Kyle Phoenix Answers: How do New Yorkers feel after moving to a much more rural town?
I've lived in size descending areas. Born in NYC, university in Buffalo, city of maybe a million. It felt like Long Island all the time, I had to get a car by year two because it was residential,malls, distance, small city area (downtown). I live on both campus's, and in two apartments, between downtown and campus and then eventually I lived downtown, twice. With the exception of cold, snow and hills due to midnight train an buses ending, you could walk or cab everywhere. It was inconvenient without a car.

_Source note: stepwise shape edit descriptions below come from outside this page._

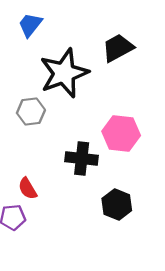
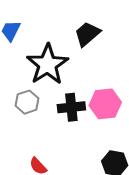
black cross: (82, 158) -> (71, 107), moved

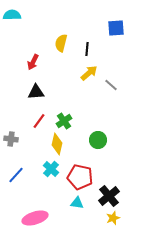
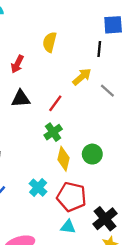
black line: (87, 49) -> (99, 49), moved
red line: (39, 121) -> (55, 103), moved
yellow diamond: (57, 144) -> (63, 159), moved

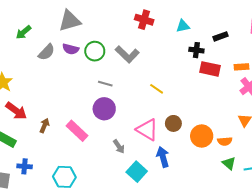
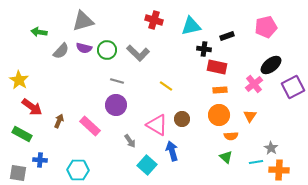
cyan triangle: (183, 26) -> (191, 26), size x1.5
green arrow: (23, 32) -> (39, 32), turned 49
orange rectangle: (242, 67) -> (220, 90), moved
orange circle: (202, 136) -> (219, 115), moved
green triangle: (229, 163) -> (226, 157), moved

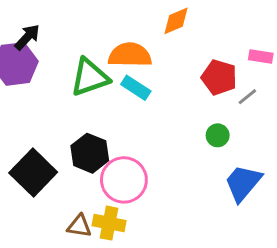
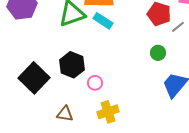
pink circle: (124, 180) -> (95, 83), size x0.5
yellow cross: (109, 223) -> (108, 112), moved, turned -30

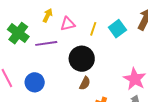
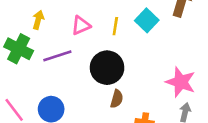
yellow arrow: (48, 15) -> (38, 20), moved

Lived in gated private community in Pennsylvania mountains. House became a bubble and you would both plan and look forward to trip to small town about 15 miles away. It was isolated, constant quiet, a mile walk to general store, five miles to roadside restaurants, gas stations, stores. I walked it once, down three stacked"mountains". Towns claim to fame one year was escalator to second floor of mall. Front page news. Maybe a million people but scattered throughout and across maybe 50 square miles so there were people but on pockets. Small businesses and organizations littered by happenstance. It was like a small town to year round residents, crowded during tourist/ski/summer season. Perfect place for me, an introvert, writer with a car and online business. My parents /family from NYC hated it.
I moved to Brookhaven, wealthy community. Very quiet. I walked around a bit. It was a place where you went to peoples houses /events more that found stuff spontaneously. It was more cliquish but safe, pleasant, very "our town" full of Mercedes.
Bellmore, LI. Big as maybe 4 square miles. Took me a couple of weeks to realize that I was one of a few brown folk in town and the others left after work. It was odd to be racially spottable constantly but I can say while I felt White Gaze constantly I didn't feel....offended...just "oh, there he is.". While I did get into an argument with a neighbor (I admit I was a young hot head), even the police were fair, kind, professional as they squelched argument...five times. Stores were nice and it was quiet. It was like the fact that I wasn't a pack of brown folk, dressed all hippity hoppity, sagging pants, etc---stereotypes and trends---educated, well spoken, polite, had money....i was accepted., not just tolerated. It demanded that I confront my internal feelings of racial self consciousness, hyper anxiety, real racism and just rude people. Perhaps it also had to do with living in previous places that were racially dominated, non-brown folk, that I don't give off as high an uncomfortable vibe as others might. I'm used to being surrounded and also heard and respected in spite of prejudices.
Ironically I feel more self conscious about walking in more urban areas because of the desperation that leads to crime. White people demonize or feel anxiety about men of color to the point where if you're smart, subtle and confident you can deal with them deftly but other minorities aren't as intimidated.
Funny...Buffalo, Bushkill, Brookhaven, Bellmore...then Charlotte. (like a southern Buffalo) with more Black folk but areas are social economically segregated. I worked in affluent area, more White folk in purpose because I knew I presented as safe, useful, good to them while ironically to brown folk I was dismissed because I presented as educated competition.
Guerneville, California a cross between Bellmore and a hippy commune. I felt a hippy White gaze that's inspired me to write a trilogy of novels about white reaction to black arrivals.